Identifying Children With Medical Complexity From the National Survey of Children’s Health Combined 2016–17 Data Set

Abstract

OBJECTIVES: To develop a method of identifying children with medical complexity (CMC) from the National Survey of Children’s Health (NSCH) 2016–2017 combined data set, to compare this approach to existing CMC identification strategies, and to describe sociodemographic characteristics of our CMC sample. METHODS: Using survey items pertinent to the medical complexity domains in the style by Cohen et al (chronic health conditions, health service needs, health care use, and functional limitations), we created a schema to categorize children as CMC by applying a 95th percentile cutoff for survey item positivity. We applied existing CMC identification techniques to the NSCH. We used 2-proportion z tests to compare the classification output of our CMC identification method to those of existing approaches. We used χ2 analyses to examine relationships between child and family characteristics, comparing CMC with children with special health care needs (CSHCN) and children with no special health care needs. RESULTS: Among the 71 811 children in the sample, 1.5% were classified as CMC by our method, representing almost 1.2 million children (weighted) in the United States in 2016–2017. CSHCN and children with no special health care needs represented 17.2% (weighted n = 12.6 million) and 81.2% (weighted n = 59.6 million) of the sample, respectively.
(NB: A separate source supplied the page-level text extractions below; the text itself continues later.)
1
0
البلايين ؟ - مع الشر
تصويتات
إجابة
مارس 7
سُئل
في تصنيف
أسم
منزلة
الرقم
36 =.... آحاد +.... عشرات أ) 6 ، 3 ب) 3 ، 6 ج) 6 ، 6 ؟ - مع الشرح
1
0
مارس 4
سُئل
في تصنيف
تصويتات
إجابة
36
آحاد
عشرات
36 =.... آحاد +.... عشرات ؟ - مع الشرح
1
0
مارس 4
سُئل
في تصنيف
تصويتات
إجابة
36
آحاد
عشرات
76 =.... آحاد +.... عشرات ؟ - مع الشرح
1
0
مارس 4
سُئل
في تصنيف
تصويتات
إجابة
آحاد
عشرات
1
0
Our approach classified a significantly smaller number of CSHCN as CMC than existing CMC identification methods, which classified 3.9% to 13.2% of the 2016–2017 NSCH sample as more complex (P < .001). CMC status was significantly associated with male sex, minority race or ethnicity, and experiencing socioeconomic adversity (all P < .001). CONCLUSIONS: This method enables standardized identification of CMC from NSCH data sets, thus allowing for an examination of CMC health outcomes, pertinent to pediatric hospitalist medicine, contained in the survey.